イマワノキワ

TRPGやアニメのことをガンガン書き連ねていくコバヤシのブログ

NieR:Automata Ver1.1a:第8話『aji wo [K]utta ?』感想

 鋼鉄の修羅界に取られた盲目の天使達が、己の証を美しい廃墟に探していくアニメ……第8話は釣りだビキニだ海辺のデートだ! 肩の力が抜けたトホホギャグ……が、最後に一気に暗転するエピソードである。
 海辺で眼帯外してキャッキャウフフするヨルハの二人はあんまりにも天使で、何もかもいなくなった永遠の中でマジ平和に過ごして欲しいと祈ったが、それは微かな幻影でしかない。
 A2との接触が暴きつつある月の欺瞞に9Sは近接し、ハッキング特化の躯体として”識る”力をもっていることが、彼を窮地に追い込んでいる。
 月面の学級委員長みてーなお硬いことパなしつつ、9Sとの触れ合いに魂が震え、その熱が冷たい血液に満ちている2Bは、彼が飲み込まれている真実を前に、瞳を塞いだままなのか、それともA2のように覆いを投げ捨て群れを外れていくのだろうか。
 鯵がど~のこ~の、独自のトボけたユーモアが気持ちよく笑えるほどに、戦争やら死やらから遠い夢を願いたくなって、でもそこに体温が宿るほどにアンドロイドが本来いるべき場所の、残酷な冷たさを思い知る。
 笑っていいんだか泣いていいんだか、ひどく不安定で心地よいところに投げ出されてる視聴感が独特かつ面白くて、いいアニメだと思う。
 アニメ見始める前、Twitter受動喫煙でしか知らない時は『このイカスデザインのナオンが、バリバリ暴れてケツを見せつけてくるのか!!?』みたいな気持ちが心にあったんだけども、今は戦場に取り込まれた感受性豊かな熱血中学生戦士である2Bちゃんが少しでも幸せになってくれることしか考えてないので、やっぱ作品の原液をちゃんと飲むのは大事だな、と思う。

 

 

 

画像は”NieR:Automata Ver1.1a”第8話より引用

 脱走兵A2の追撃を命じる司令部は秘された真実を戦士に何も告げず、瞳を塞がれた少年少女は豊かな心を抱えたまま、命じられた未来へと進み出す。
 見た目ほど従順ではなく、自分だけの記憶をモノに刻みつけ感じ取りながら、しかし群れから逸れることもなく。
 9SがA2の遺した刃を触る手付きと、リリィが託された銃を撫でる指先が重なる演出は、禁じられているはずの感情が確かにアンドロイドに強くやどり、ヒトを模したものがどうしようもなくヒトであるという実感を、もう一つ強くしていく。
 延々と自動的に動き続ける戦争という機械の、ちっぽけなパーツの一つでしかない人形たちは、しかし目の前に押し寄せる体験に心を震わせ、何に手を寄せ抱きしめたいのか選ぶ心を、確かに持っている。
 ヒトなき世界はそれを大事にしてくれないし、それどころか禁止すらするけども、それでもそれはそこに在ってしまう。

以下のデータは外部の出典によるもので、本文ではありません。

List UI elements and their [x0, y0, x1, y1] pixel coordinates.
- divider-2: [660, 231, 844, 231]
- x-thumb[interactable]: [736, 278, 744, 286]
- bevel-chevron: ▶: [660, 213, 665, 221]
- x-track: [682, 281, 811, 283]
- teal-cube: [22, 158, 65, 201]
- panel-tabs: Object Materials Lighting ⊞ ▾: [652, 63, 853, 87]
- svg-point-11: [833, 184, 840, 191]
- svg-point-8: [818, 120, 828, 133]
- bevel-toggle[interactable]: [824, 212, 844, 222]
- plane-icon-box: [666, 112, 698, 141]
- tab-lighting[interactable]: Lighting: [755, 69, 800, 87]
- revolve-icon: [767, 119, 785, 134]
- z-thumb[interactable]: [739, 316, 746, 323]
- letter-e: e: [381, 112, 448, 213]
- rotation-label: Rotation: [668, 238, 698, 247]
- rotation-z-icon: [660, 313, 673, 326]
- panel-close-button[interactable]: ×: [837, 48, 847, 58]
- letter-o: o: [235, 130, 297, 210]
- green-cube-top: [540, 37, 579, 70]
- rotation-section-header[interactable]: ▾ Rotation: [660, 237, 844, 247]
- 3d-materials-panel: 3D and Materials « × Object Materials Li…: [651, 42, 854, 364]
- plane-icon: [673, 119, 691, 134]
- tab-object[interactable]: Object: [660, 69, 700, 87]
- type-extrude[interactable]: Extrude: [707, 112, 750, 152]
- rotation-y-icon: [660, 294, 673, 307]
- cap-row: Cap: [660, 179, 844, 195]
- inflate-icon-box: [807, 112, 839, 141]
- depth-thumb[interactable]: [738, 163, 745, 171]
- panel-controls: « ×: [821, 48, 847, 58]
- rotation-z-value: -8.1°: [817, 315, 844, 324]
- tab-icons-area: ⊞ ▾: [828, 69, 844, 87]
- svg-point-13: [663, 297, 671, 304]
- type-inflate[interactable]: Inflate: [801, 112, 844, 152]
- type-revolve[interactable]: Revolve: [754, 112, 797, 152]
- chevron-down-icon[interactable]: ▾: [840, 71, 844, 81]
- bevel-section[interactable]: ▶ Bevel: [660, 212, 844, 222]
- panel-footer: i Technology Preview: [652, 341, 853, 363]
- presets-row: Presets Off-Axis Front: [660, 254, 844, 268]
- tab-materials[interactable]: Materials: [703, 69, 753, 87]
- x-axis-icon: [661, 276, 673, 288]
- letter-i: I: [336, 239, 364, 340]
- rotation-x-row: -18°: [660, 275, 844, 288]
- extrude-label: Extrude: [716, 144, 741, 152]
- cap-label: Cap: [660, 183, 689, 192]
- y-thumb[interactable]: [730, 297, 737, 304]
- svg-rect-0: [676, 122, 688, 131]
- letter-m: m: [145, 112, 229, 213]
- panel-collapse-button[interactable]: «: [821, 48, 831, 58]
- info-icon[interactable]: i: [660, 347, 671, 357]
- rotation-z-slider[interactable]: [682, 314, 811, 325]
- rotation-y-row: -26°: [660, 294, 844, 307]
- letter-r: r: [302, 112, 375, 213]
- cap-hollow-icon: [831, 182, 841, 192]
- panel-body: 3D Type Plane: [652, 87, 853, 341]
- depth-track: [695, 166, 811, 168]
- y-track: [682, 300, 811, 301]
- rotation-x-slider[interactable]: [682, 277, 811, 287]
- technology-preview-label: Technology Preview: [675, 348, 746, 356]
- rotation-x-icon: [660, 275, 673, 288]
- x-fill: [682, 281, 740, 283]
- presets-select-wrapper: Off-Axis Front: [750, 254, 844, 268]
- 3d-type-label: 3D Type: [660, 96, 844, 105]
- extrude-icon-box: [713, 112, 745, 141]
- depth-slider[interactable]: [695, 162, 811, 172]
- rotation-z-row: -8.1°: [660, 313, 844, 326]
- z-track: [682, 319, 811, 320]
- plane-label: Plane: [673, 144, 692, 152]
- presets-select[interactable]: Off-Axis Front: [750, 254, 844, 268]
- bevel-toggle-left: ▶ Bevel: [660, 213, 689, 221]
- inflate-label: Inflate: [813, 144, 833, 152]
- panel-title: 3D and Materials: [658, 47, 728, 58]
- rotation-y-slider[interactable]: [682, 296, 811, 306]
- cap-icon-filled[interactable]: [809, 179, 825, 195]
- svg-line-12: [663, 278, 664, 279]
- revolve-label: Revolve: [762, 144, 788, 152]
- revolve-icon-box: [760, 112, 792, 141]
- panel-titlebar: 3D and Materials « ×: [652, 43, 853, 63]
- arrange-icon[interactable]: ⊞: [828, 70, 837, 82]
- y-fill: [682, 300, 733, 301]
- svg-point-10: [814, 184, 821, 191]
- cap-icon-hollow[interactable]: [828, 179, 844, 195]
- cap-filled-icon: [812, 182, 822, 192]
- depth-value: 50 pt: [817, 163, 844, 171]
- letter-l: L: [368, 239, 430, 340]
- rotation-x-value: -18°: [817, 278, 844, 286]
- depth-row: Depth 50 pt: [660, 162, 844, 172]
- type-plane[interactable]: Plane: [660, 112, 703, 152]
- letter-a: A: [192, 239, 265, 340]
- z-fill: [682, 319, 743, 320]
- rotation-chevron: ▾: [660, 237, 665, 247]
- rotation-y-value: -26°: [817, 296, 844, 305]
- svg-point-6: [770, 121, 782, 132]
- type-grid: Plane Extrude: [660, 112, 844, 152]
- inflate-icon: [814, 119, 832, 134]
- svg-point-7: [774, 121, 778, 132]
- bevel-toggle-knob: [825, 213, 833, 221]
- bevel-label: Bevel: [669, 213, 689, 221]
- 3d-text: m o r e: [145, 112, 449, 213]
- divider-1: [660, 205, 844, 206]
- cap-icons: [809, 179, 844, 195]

 その軋みに突き動かされて、A2は群れをはぐれ追われる立場になったのだろうか?
 心豊かな2Bと9Sも、同じように無慈悲な月の都合より自分の心を……機械にたった1つ許された記憶を信じて、追い立てられる存在になっていくのだろうか?
 ……あるいは第1話で示されたように、死と記憶すら管理されて人形の生を繰り返している彼らなら、それは””なっていく”のではなく”既になっている”可能性すらある……のか?

 

 

画像は”NieR:Automata Ver1.1a”第8話より引用

 そんな陰りを真っ白に塗りつぶすように、世界の果てを歩く二人の青春は清潔で眩い。
 美しすぎる廃墟を進む二人があんまり綺麗で、この後ロクでもないことしか起きないんだろうなと確信しちゃたな……。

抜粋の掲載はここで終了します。